Claude told me that heist/caper fiction focuses on the intricate planning and execution of complex crimes, usually thefts or cons:
“What makes this subgenre distinct is that readers often find themselves rooting for the criminals, who are typically portrayed as clever, charismatic, and operating by their own moral code.
The stories usually feature a mastermind assembling a team of specialists; detailed planning sequences; complex security systems or obstacles to overcome; unexpected complications or twists; often, elements of humor and wit; and themes of loyalty, betrayal, and honor among thieves.”
To my reckoning, Leo ticked all these boxes. And despite my deep distrust in AI and its practices, I was also pretty chuffed when Claude mentioned some of my favorite novels as prime examples of the subgenre: The Hot Rock (1970) by Donald E. Westlake, The Great Train Robbery (1995) by Michael Crichton and the brilliant The Score (1964) by Richard Stark (Donald E. Westlake’s darker pen name).

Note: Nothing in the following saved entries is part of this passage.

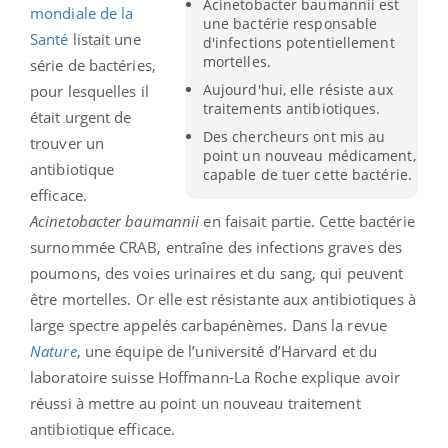
Acinetobacter baumannii est
mondiale de la
une bactérie responsable
Santé
listait une
d'infections potentiellement
mortelles.
série de bactéries,
Aujourd'hui, elle résiste aux
pour lesquelles il
traitements antibiotiques.
était urgent de
Des chercheurs ont mis au
trouver un
point un nouveau médicament,
antibiotique
capable de tuer cette bactérie.
efficace.
Acinetobacter baumannii
en faisait partie. Cette bactérie
surnommée CRAB, entraîne des infections graves des
poumons, des voies urinaires et du sang, qui peuvent
être mortelles. Or elle est résistante aux antibiotiques à
large spectre appelés carbapénèmes. Dans la revue
Nature
, une équipe de l’université d’Harvard et du
laboratoire suisse Hoffmann-La Roche explique avoir
réussi à mettre au point un nouveau traitement
antibiotique efficace.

The problem was, only half of Leo was about a caper. Two heists, to be exact, but still, it was just one of the two main story lines. The other half was, to my reckoning, rather traditional police procedural – Benny and Vaughn investigating several murders committed in the postcard-pretty setting of Stellenbosch, a university town in the Cape Winelands.
I consulted Claude again. It said:
“The key characteristics of the procedural subgenre are: emphasis on realistic police work rather than dramatic amateur sleuthing, attention to forensic detail and investigative procedures, focus on the team rather than a single detective, integration of personal lives with professional duties, exploration of departmental politics and bureaucracy, and usually featuring multiple cases running simultaneously.”
Again, Leo passed muster on all of these.
I mentioned this complication of two subgenres on one book to Claude. The response?
“Ah, that’s fascinating – you’re working both sides of the crime! This puts Leo in an interesting space, following both the criminals’ elaborate planning and execution AND the police investigation. This dual perspective automatically makes it more complex than a pure heist story.
There are some precedents for this approach – think of The Day of the Jackal by Frederick Forsyth, which splits its focus between the assassin’s meticulous planning and the detective’s methodical pursuit. Or Michael Mann’s film Heat, which gives equal weight to both the heist crew and the police investigation.”
All of which is, of course, hugely flattering. (And that is part of my general, hard-to-put-a-finger-on-it mistrust in and discomfort with Claude. It was just a little too eager to please, too hasty to stroke the ego, too ready with a compliment. As if flattery would convince me of its competence. And there was a sleazy slickness to it all, an eager beaver quickness of responses I found slightly disturbing. It would have been a lot more likeable and believable if it pretended to think long and hard. But that’s just me projecting, I suppose.)
Nevertheless, ‘an interesting space’ does not answer the librarian’s question, does it?
Which brings me back to my original Elsiesrivier answer. Would I now respond differently?
Not so much. I would still say (with more informed confidence) Leo probably is heist/caper fiction, amongst other things. But eventually, neither clever Claude nor the vast amount of information I gathered during the interaction, changed my basic philosophy: focus on the story. Make it captivating. And let other people worry about its place on the ever-extending genre family tree.